Step 1003, taking the downsampled picture with the minimum feature scale as a target downsampled picture, upsampling the target downsampled picture through an upsampling module, and splicing the upsampled target downsampled picture with the corresponding feature scale to obtain a second upsampled picture.
And 1004, taking the second up-sampling picture as a target down-sampling picture, repeatedly executing up-sampling on the target down-sampling picture through an up-sampling module, and splicing the up-sampled target down-sampling picture with the corresponding scale characteristic to obtain a second up-sampling picture, wherein the executing is finished until the up-sampling picture with the same characteristic scale as the iris outer boundary is obtained, and obtaining an iris outer boundary mask picture.
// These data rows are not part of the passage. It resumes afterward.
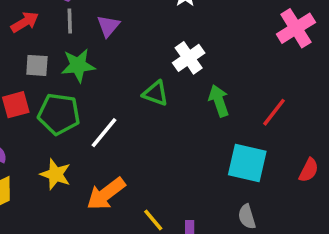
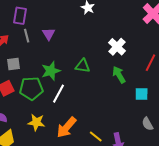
white cross: (189, 58) -> (117, 47), moved
green star: (78, 65) -> (51, 71), moved
green arrow: (219, 101) -> (119, 75), moved
cyan square: (247, 163) -> (142, 94), size x0.6

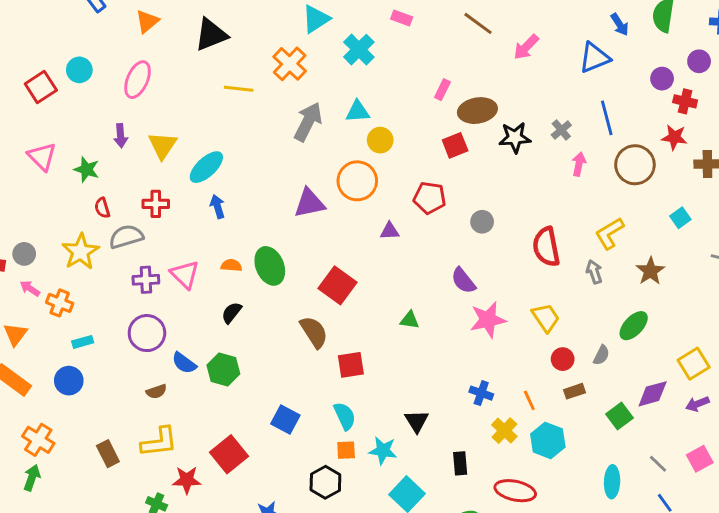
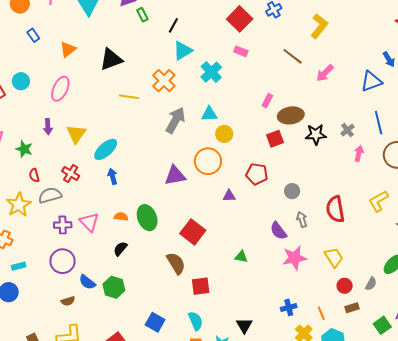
red cross: (156, 204) -> (71, 174), turned 30
gray arrow: (594, 272) -> (302, 219), moved
blue cross: (481, 393) -> (289, 307), turned -35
The above embodiment describes the training process of the prediction model, and on the basis of the above embodiment, the following describes the application process of the prediction model after the training is completed. Referring to fig. 6, a flow chart of an animal iris recognition method according to an embodiment of the application is shown. The process may specifically include the steps of:
Step 1101: and inputting the obtained eye picture of the animal to be identified into a prediction model, and outputting a first iris region and an iris outer boundary heat map of the eye picture.
Specifically, as shown in fig. 4, when the animal to be identified is in the monitoring range of the monitoring device, the monitoring device identifies an eye picture of the animal to be identified and sends the eye picture to the execution device. The execution device predicts each region in the eye picture of the animal to be identified by adopting the prediction model trained by the embodiment, and outputs a first iris region and an iris outer boundary heat map of the eye picture.
Step 1102: an iris outer boundary in an iris outer boundary heat map is obtained.
Specifically, the iris outer boundary heat map contains more abundant boundary related information. Each pixel point on the heat map reflects the probability or confidence that it belongs to the iris boundary. Thresholding the iris outer boundary heat map directly does not necessarily result in an optimal iris outer boundary because of the existence of actual boundary points with low noise or thermal values for irrelevant areas on the iris outer boundary heat map. Therefore, there is also a need for post-processing the iris outer boundary heat map.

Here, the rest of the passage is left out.